Aline D, (1959-1960) dans les bras sa mère

Aline D, (1959-1960) dans les bras sa mère

Je porte en moi une enfant morte
Une fragile silhouette,
Perdue en l’aube de ma vie,
Image plus que souvenir.

Elle m’habite, à survenir
En moi, tendre, l’inassouvie,
Diaphane, pure, humble fluette,
Qui me chapitre et qui m’exhorte.

Mais n’existe qu’en poésie,
Sente, ma voie trouve sa voix,
Pénombre sombre où sombre une ombre.

Dans ma mémoire le seul nombre,
Algorithme où je me pourvois,
Prêtresse de mon hérésie.

mai 2013

Publié dans Autobiographie

Commenter cet article

Luma 28/11/2015 18:41

Trés touchant .., ce souvenir malgré tout .C'est un beau prénom, Aline...

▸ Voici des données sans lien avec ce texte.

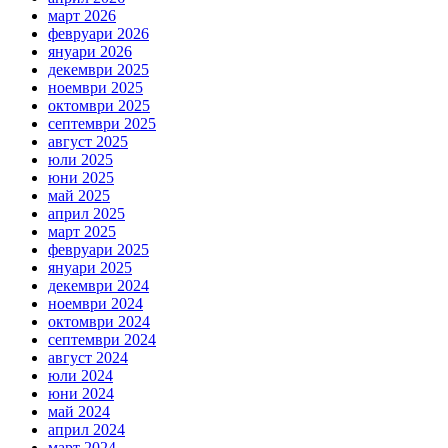
март 2026
февруари 2026
януари 2026
декември 2025
ноември 2025
октомври 2025
септември 2025
август 2025
юли 2025
юни 2025
май 2025
април 2025
март 2025
февруари 2025
януари 2025
декември 2024
ноември 2024
октомври 2024
септември 2024
август 2024
юли 2024
юни 2024
май 2024
април 2024
март 2024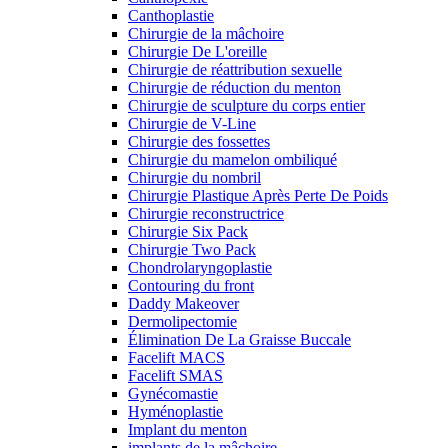
Canthoplastie
Chirurgie de la mâchoire
Chirurgie De L'oreille
Chirurgie de réattribution sexuelle
Chirurgie de réduction du menton
Chirurgie de sculpture du corps entier
Chirurgie de V-Line
Chirurgie des fossettes
Chirurgie du mamelon ombiliqué
Chirurgie du nombril
Chirurgie Plastique Après Perte De Poids
Chirurgie reconstructrice
Chirurgie Six Pack
Chirurgie Two Pack
Chondrolaryngoplastie
Contouring du front
Daddy Makeover
Dermolipectomie
Élimination De La Graisse Buccale
Facelift MACS
Facelift SMAS
Gynécomastie
Hyménoplastie
Implant du menton
implants de la mâchoire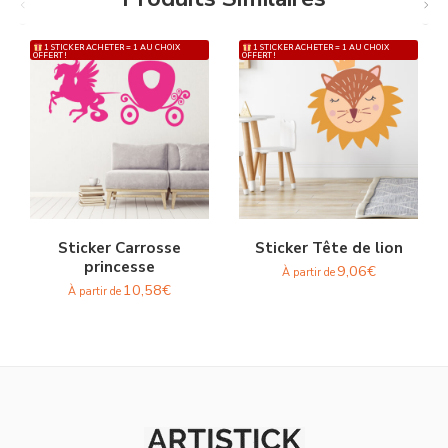
1 STICKER ACHETER = 1 AU CHOIX
1 STICKER ACHETER = 1 AU CHOIX
OFFERT !
OFFERT !
Sticker Carrosse
Sticker Tête de lion
princesse
9,06
€
À partir de
10,58
€
À partir de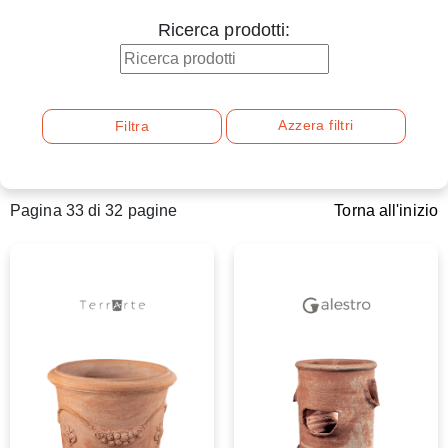
Ricerca prodotti:
Azzera filtri
Filtra
Pagina 33 di 32 pagine
Torna all'inizio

"Je porte en moi une enfant morte
Une fragile silhouette,
Perdue en l’aube de ma vie,
Image plus que souvenir."

Avisferrum 28/11/2015 12:13

Très beau, ce nouvel hommage à ce petit être disparu... Mais disparu pour qui, au fait ?
Nos yeux physiques, le monde matériel, bref... ce qui en fait n'existe pas vraiment comme le prouve de plus en plus la physique quantique !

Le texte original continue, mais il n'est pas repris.